[What you need to do]
Write out exactly, and only, the lines below from the line with "readers access Aleteia" through the line with "January 30, 2008 at 7:15 AM"; pictures do not belong in the copy.

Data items
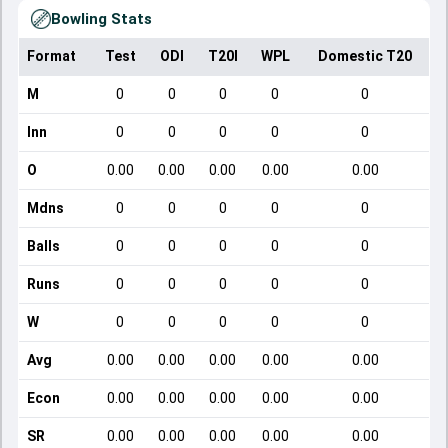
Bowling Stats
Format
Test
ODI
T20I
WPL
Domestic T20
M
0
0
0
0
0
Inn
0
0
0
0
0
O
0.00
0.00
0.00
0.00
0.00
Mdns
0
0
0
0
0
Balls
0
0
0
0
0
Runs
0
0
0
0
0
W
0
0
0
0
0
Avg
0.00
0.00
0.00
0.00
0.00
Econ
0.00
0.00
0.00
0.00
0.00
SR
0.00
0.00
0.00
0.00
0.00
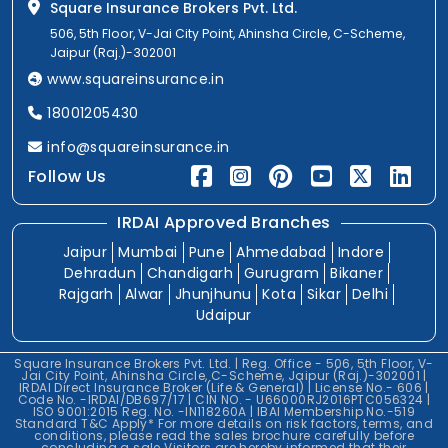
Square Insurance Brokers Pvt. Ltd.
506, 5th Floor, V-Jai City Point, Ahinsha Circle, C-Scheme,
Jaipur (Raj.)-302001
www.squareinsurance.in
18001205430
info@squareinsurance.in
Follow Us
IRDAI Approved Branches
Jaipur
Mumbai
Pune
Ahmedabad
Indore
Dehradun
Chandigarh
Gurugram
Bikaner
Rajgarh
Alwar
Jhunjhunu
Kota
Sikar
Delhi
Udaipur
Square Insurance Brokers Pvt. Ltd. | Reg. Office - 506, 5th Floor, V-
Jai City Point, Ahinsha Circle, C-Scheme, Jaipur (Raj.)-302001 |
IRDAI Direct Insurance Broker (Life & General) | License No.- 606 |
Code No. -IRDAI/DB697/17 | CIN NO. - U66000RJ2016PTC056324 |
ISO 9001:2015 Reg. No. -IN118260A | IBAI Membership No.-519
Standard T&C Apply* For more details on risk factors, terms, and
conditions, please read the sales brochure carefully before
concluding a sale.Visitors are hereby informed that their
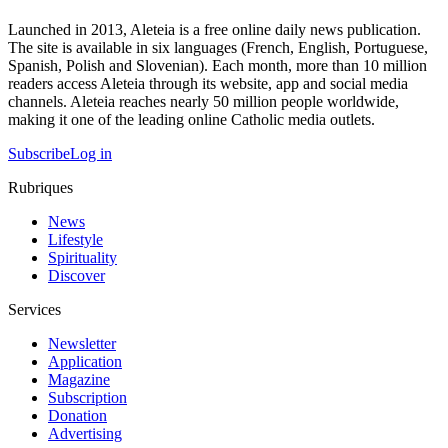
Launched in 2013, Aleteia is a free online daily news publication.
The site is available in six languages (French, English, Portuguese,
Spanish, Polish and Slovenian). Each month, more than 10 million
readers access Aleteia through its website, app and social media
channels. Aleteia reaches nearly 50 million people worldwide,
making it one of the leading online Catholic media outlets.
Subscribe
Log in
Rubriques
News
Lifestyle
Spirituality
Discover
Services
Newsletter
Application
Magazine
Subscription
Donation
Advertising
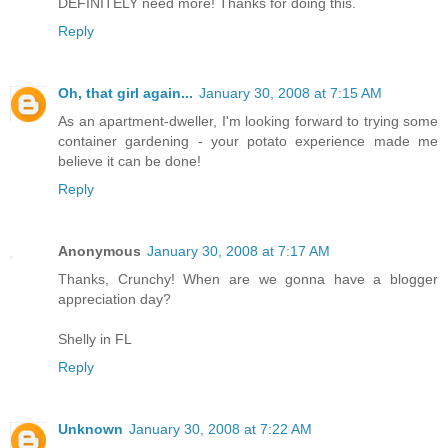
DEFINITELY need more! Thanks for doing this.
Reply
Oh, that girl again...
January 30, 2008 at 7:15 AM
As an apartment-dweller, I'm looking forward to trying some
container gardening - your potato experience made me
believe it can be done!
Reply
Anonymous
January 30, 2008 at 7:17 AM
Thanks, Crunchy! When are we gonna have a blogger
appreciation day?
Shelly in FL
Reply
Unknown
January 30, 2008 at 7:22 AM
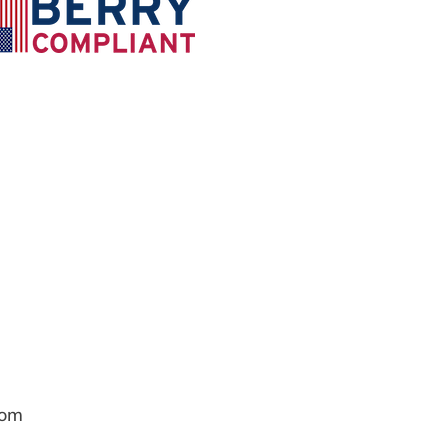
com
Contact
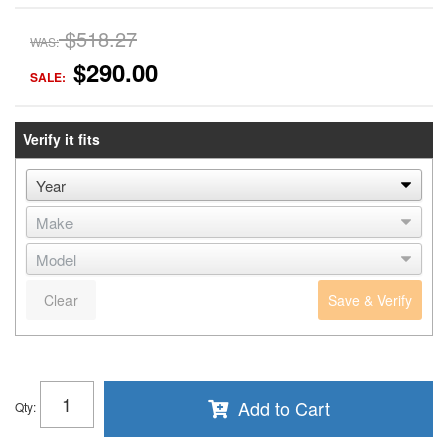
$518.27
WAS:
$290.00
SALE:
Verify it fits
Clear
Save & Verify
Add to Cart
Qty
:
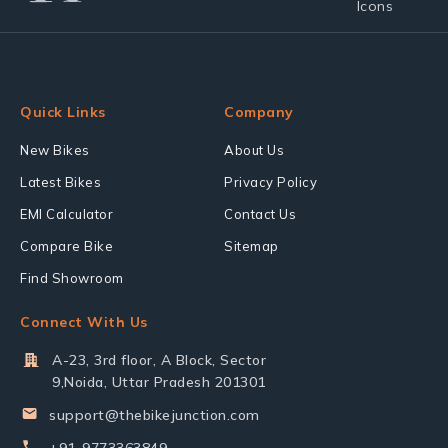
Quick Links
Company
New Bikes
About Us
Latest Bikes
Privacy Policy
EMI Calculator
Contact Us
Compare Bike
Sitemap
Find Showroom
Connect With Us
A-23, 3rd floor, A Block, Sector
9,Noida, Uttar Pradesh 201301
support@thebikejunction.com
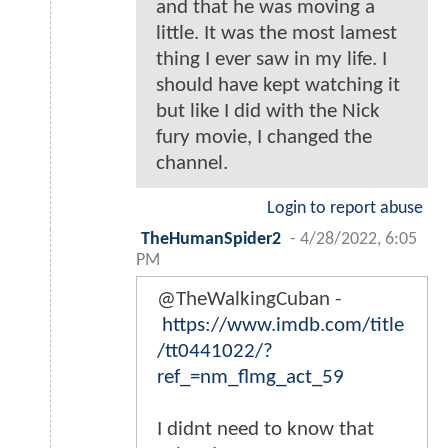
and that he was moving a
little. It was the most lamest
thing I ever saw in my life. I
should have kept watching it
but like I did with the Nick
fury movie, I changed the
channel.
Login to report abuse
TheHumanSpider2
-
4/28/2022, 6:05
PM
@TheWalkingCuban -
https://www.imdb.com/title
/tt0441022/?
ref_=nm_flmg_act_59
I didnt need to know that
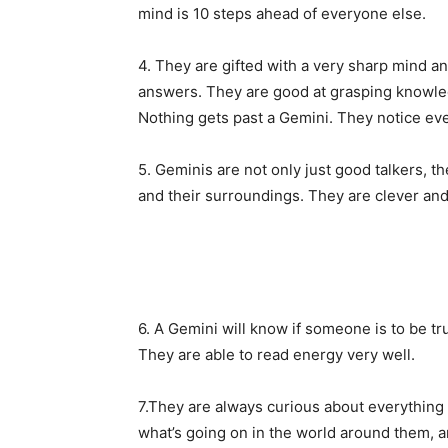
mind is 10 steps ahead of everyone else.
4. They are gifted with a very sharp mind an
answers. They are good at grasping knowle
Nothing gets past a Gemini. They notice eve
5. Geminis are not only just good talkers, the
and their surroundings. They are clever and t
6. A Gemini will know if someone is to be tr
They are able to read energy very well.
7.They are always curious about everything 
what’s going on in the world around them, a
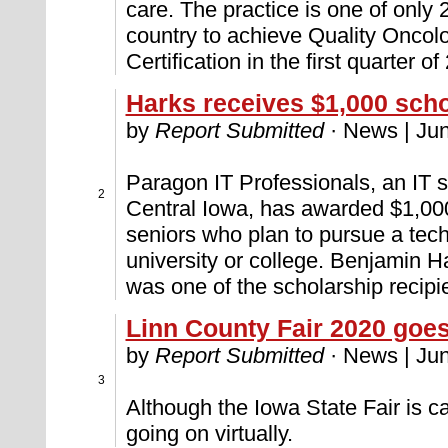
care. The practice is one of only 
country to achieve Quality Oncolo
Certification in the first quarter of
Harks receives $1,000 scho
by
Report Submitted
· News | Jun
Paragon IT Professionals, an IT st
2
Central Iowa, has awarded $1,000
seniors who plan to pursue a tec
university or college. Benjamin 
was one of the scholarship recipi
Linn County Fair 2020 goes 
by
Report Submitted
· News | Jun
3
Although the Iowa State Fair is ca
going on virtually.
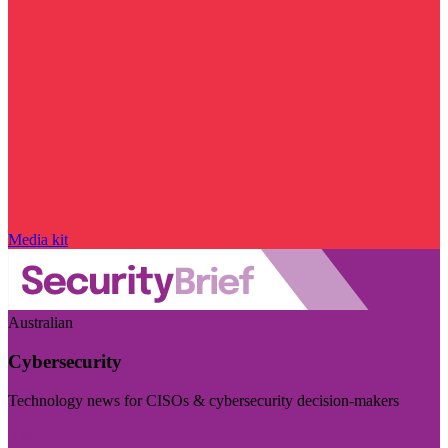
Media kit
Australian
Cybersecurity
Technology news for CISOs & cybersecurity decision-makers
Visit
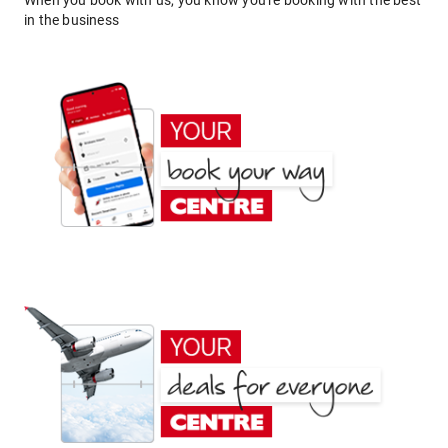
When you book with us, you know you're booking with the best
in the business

[Task answer]
readers access Aleteia through its website, app and social media
channels. Aleteia reaches nearly 50 million people worldwide,
making it one of the leading online Catholic media outlets.
Subscribe
Log in
Rubriques
News
Lifestyle
Spirituality
Discover
Services
Newsletter
Application
Magazine
Subscription
Donation
Advertising
DEFINITELY need more! Thanks for doing this.
Reply
Oh, that girl again...
January 30, 2008 at 7:15 AM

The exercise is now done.